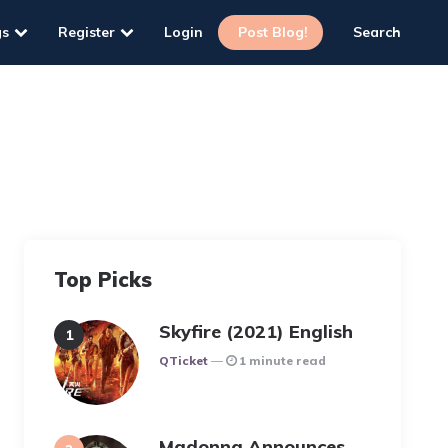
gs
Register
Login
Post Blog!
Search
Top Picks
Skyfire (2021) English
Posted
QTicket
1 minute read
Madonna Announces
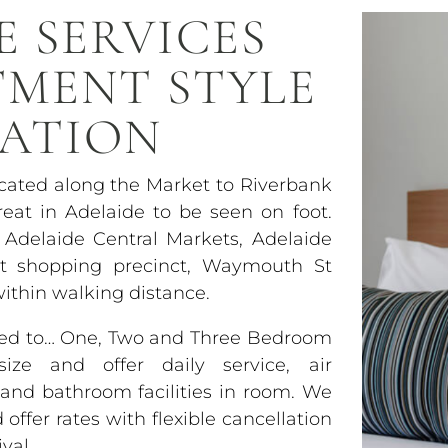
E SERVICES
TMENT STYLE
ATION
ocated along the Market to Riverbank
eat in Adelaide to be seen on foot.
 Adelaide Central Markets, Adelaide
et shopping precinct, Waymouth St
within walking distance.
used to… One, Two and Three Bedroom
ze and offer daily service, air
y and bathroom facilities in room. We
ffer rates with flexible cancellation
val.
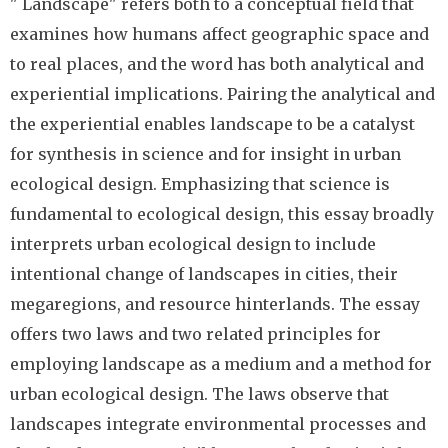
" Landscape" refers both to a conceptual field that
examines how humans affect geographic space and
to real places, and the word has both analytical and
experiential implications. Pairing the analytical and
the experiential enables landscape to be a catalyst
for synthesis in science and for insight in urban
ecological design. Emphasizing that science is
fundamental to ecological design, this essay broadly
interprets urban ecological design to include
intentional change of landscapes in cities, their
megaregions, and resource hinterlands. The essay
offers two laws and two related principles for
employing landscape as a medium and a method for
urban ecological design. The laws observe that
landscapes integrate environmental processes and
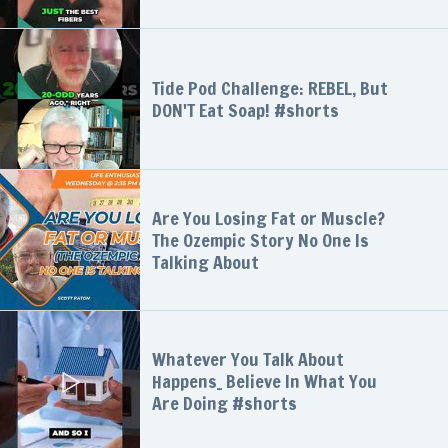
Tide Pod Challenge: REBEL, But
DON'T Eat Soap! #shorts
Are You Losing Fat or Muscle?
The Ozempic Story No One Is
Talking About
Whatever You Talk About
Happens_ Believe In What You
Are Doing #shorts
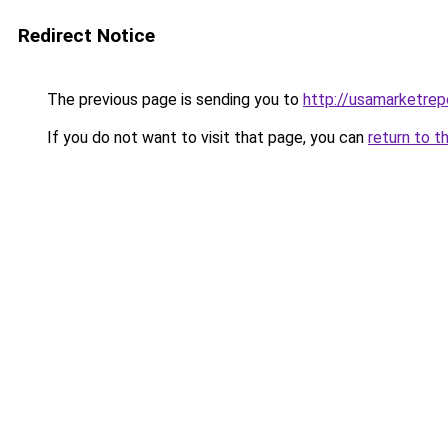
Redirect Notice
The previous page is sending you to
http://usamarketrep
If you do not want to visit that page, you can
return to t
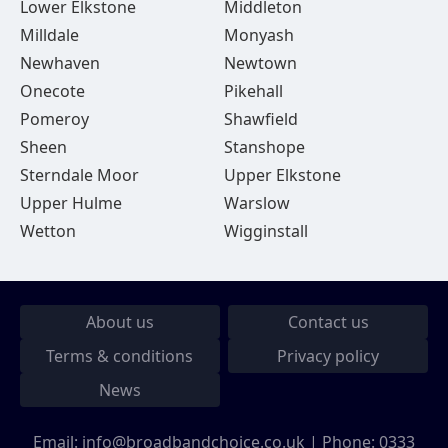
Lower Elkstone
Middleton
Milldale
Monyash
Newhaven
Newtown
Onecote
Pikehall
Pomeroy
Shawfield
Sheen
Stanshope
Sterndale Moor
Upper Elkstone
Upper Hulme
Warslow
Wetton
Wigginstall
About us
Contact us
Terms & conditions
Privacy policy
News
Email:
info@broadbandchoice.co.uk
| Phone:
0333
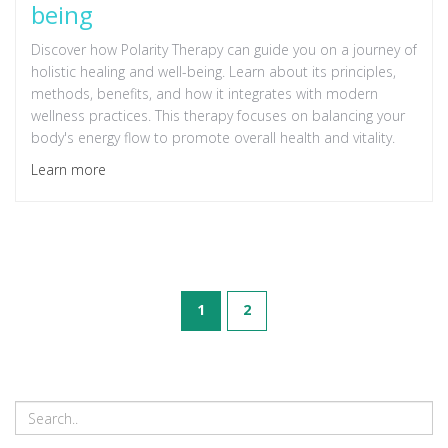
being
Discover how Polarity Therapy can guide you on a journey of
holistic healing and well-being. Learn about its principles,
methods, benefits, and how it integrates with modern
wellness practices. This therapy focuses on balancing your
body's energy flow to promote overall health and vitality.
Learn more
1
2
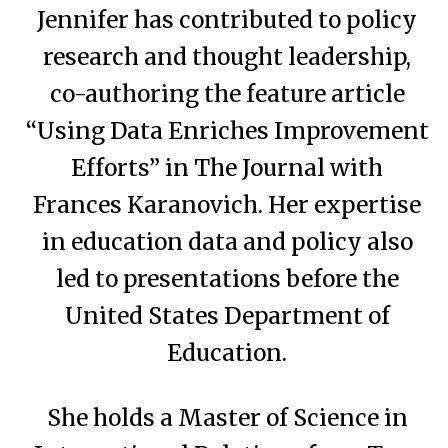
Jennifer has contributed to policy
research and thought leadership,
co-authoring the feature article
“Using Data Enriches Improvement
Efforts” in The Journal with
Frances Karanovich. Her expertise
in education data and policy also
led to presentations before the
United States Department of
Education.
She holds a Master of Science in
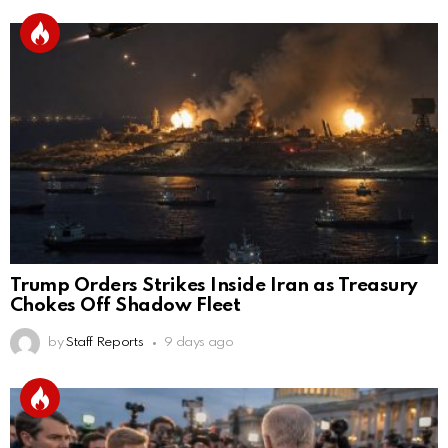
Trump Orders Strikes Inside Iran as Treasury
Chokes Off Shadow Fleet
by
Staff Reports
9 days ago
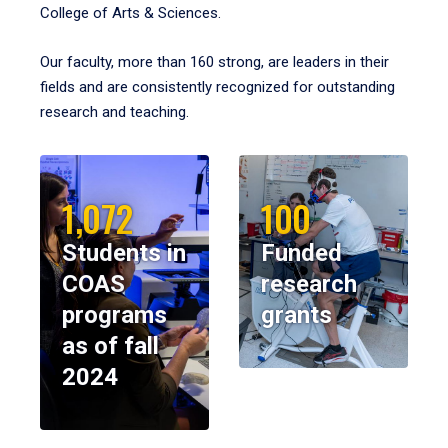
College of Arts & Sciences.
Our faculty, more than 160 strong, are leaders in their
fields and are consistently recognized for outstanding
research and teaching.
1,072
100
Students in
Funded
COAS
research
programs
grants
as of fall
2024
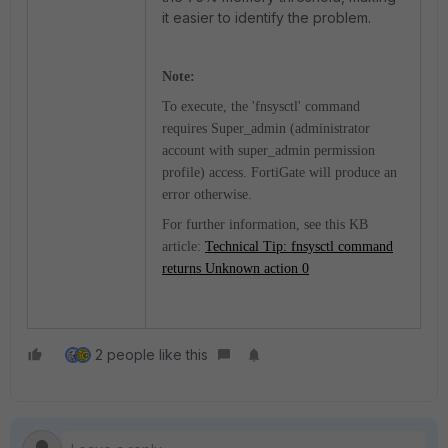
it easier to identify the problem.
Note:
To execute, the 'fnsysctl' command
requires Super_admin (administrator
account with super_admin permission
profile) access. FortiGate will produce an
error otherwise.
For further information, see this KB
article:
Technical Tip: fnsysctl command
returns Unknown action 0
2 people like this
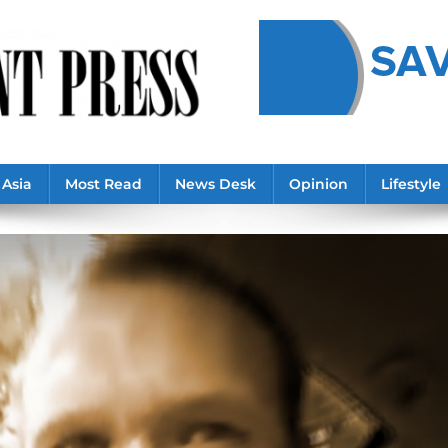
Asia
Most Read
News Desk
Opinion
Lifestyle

________

= Your task =
Copy every line of the data that holds the string "more".

= Result for this exercise =
Learn more
Our faculty, more than 160 strong, are leaders in their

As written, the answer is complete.